A P P E N D I X  C

Online Manual Page for cpudiagd.conf

This appendix provides the online manual page for cpudiagd.conf(4)

File format - cpudiagd.conf(4)

Name

cpudiagd.conf - configuration file for cpudiagd(1M)

Synopsis

/etc/cpudiagd.conf

Description

The file /etc/cpudiagd.conf contains information used by the online CPU diagnostics daemon, cpudiagd(1M). The daemon runs CPU diagnostics test cputst(1M) in the background periodically. The daemon reads this file during startup. It also rereads this file if it receives a SIGHUP signal.

Each parameter entry in the configuration file is of the form Name=Value. The following entries are supported in the configuration file:

These parameters specify the time interval on which CPU diagnostics test cputst(1M) is scheduled. The test can run at three stress levels low, medium, and high. The time interval for scheduling tests at each of the low, medium and high levels can be configured independently by using the above three parameters respectively.

The value for the above parameters could either be the string DEFAULT or a non-negative integer followed by one of the letters s, m or h which specifies seconds, minutes, and hours respectively. For example, 30s specifies 30 seconds and 15m specifies 15 minutes and 12h specifies 12 hours.

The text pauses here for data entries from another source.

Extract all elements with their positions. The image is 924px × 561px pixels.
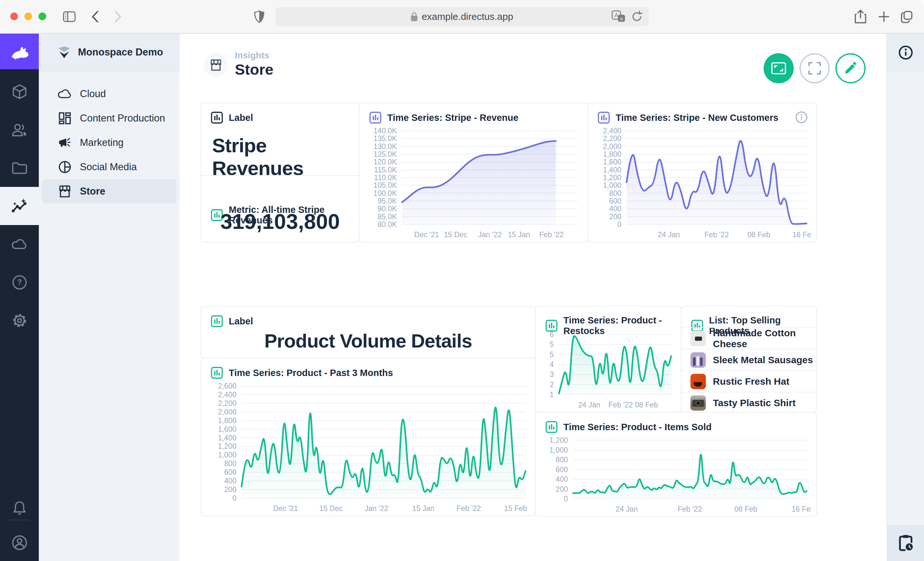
svg-text:1,200: 1,200 [218, 442, 237, 450]
user-menu-button[interactable] [0, 524, 39, 561]
svg-text:Dec '21: Dec '21 [414, 230, 439, 239]
address-bar[interactable]: example.directus.app Aa [275, 7, 649, 26]
sidebar-toggle-icon[interactable] [61, 8, 78, 25]
list-item[interactable]: Sleek Metal Sausages [681, 349, 816, 370]
zoom-window-button[interactable] [39, 12, 46, 20]
svg-text:2,000: 2,000 [603, 142, 621, 151]
nav-item-cloud[interactable]: Cloud [42, 82, 177, 106]
svg-text:08 Feb: 08 Feb [747, 230, 771, 239]
svg-text:24 Jan: 24 Jan [616, 505, 638, 513]
reload-icon[interactable] [632, 10, 642, 23]
svg-text:2,200: 2,200 [603, 134, 621, 143]
product-thumbnail [690, 352, 706, 368]
shield-icon[interactable] [251, 8, 268, 25]
insights-icon [11, 198, 28, 214]
activity-sidebar-button[interactable] [887, 525, 924, 561]
panel-header: Time Series: Product - Items Sold [563, 422, 712, 432]
back-icon[interactable] [87, 8, 103, 25]
past-3-months-chart[interactable]: 2,6002,4002,2002,0001,8001,6001,4001,200… [206, 381, 530, 513]
module-help[interactable]: ? [0, 263, 39, 301]
restocks-chart[interactable]: 655432124 JanFeb '2208 Feb [540, 329, 676, 410]
new-tab-icon[interactable] [876, 8, 892, 25]
svg-text:15 Feb: 15 Feb [504, 504, 527, 513]
nav-item-store-active[interactable]: Store [42, 179, 177, 203]
svg-text:1,400: 1,400 [603, 166, 621, 174]
panel-label-stripe: Label Stripe Revenues Metric: All-time S… [201, 103, 360, 242]
svg-text:120.0K: 120.0K [374, 158, 397, 166]
close-window-button[interactable] [10, 12, 18, 20]
svg-text:5: 5 [550, 340, 554, 349]
svg-text:Feb '22: Feb '22 [609, 401, 633, 409]
share-icon[interactable] [852, 8, 869, 25]
nav-item-marketing[interactable]: Marketing [42, 130, 177, 155]
svg-text:400: 400 [609, 205, 621, 213]
module-cloud[interactable] [0, 225, 39, 263]
label-text: Stripe Revenues [212, 134, 359, 180]
stripe-revenue-chart[interactable]: 140.0K135.0K130.0K125.0K120.0K115.0K110.… [364, 126, 582, 240]
fullscreen-icon [808, 62, 821, 75]
panel-restocks: Time Series: Product - Restocks 65543212… [535, 306, 681, 413]
grid-icon [57, 111, 72, 126]
right-sidebar [886, 34, 924, 561]
tab-overview-icon[interactable] [898, 8, 915, 25]
nav-item-label: Store [80, 186, 105, 197]
svg-text:15 Jan: 15 Jan [412, 504, 434, 513]
nav-item-content-production[interactable]: Content Production [42, 106, 177, 130]
svg-text:4: 4 [550, 361, 554, 369]
svg-text:5: 5 [550, 350, 554, 359]
lock-icon [411, 12, 418, 21]
bar-chart-icon [211, 315, 223, 327]
info-icon[interactable] [795, 111, 808, 125]
new-customers-chart[interactable]: 2,4002,2002,0001,8001,6001,4001,2001,000… [592, 126, 811, 240]
notifications-button[interactable] [0, 489, 39, 527]
translate-icon[interactable]: Aa [612, 10, 626, 23]
project-switcher[interactable]: Monospace Demo [39, 34, 180, 72]
svg-text:2: 2 [550, 380, 554, 389]
module-users[interactable] [0, 111, 39, 149]
product-name: Rustic Fresh Hat [713, 376, 789, 387]
forward-icon[interactable] [110, 8, 126, 25]
svg-text:2,600: 2,600 [218, 382, 237, 390]
module-insights-active[interactable] [0, 187, 39, 225]
info-sidebar-button[interactable] [887, 34, 924, 72]
avatar-icon [12, 535, 28, 551]
svg-text:15 Dec: 15 Dec [444, 230, 468, 239]
svg-text:0: 0 [232, 494, 237, 502]
panel-header: Label [229, 112, 253, 123]
product-thumbnail [690, 331, 706, 346]
svg-text:2,000: 2,000 [218, 408, 237, 416]
list-item[interactable]: Handmade Cotton Cheese [681, 327, 816, 349]
svg-text:1,400: 1,400 [218, 434, 237, 442]
info-icon [898, 45, 914, 60]
panel-new-customers: Time Series: Stripe - New Customers 2,40… [588, 103, 817, 242]
svg-text:1: 1 [550, 390, 554, 399]
bar-chart-icon [211, 367, 223, 379]
svg-text:15 Jan: 15 Jan [508, 230, 530, 239]
module-files[interactable] [0, 149, 39, 187]
svg-text:24 Jan: 24 Jan [658, 230, 680, 239]
svg-text:1,200: 1,200 [603, 174, 621, 182]
breadcrumb[interactable]: Insights [235, 50, 269, 61]
help-icon: ? [12, 275, 27, 290]
module-settings[interactable] [0, 301, 39, 340]
edit-button[interactable] [836, 53, 866, 83]
gear-icon [12, 313, 28, 329]
project-name: Monospace Demo [78, 46, 163, 58]
directus-logo[interactable] [0, 34, 39, 69]
present-icon [771, 62, 786, 74]
product-name: Sleek Metal Sausages [713, 355, 813, 365]
items-sold-chart[interactable]: 1,2001,000800600400200024 JanFeb '2208 F… [540, 435, 811, 514]
page-title: Store [235, 61, 273, 78]
product-thumbnail [690, 395, 706, 411]
fullscreen-button[interactable] [800, 53, 830, 83]
list-item[interactable]: Rustic Fresh Hat [681, 370, 816, 392]
present-mode-button[interactable] [764, 53, 794, 83]
module-content[interactable] [0, 72, 39, 111]
nav-item-label: Social Media [80, 161, 136, 173]
svg-text:Feb '22: Feb '22 [456, 504, 481, 513]
svg-text:1,200: 1,200 [549, 436, 568, 444]
list-item[interactable]: Tasty Plastic Shirt [681, 392, 816, 413]
minimize-window-button[interactable] [24, 12, 32, 20]
nav-item-social-media[interactable]: Social Media [42, 155, 177, 179]
cloud-module-icon [12, 239, 28, 250]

If the value is specified as DEFAULT, the system schedules the tests at the system defined default intervals. On machines with total memory less than 512 Mbytes, the high stress test is not invoked by default. The explicit specification of intervals override the default behavior.

If the value is specified as 0, the invocation of the test at the corresponding stress level is disabled.

CPU_ON_FLT_EXEC=command_line

This parameter specifies the user configurable script/binary that should be executed after detecting a faulty CPU. The command can have optional command line options specified at the end.

After detecting a faulty CPU, an initial offline attempt of the faulty CPU is performed and then the user specified command is invoked irrespective of whether the initial offline attempt had succeeded or not. After executing the user specified executable, one more offline attempt of the faulty CPU is be performed if the faulty CPU has not already been offlined.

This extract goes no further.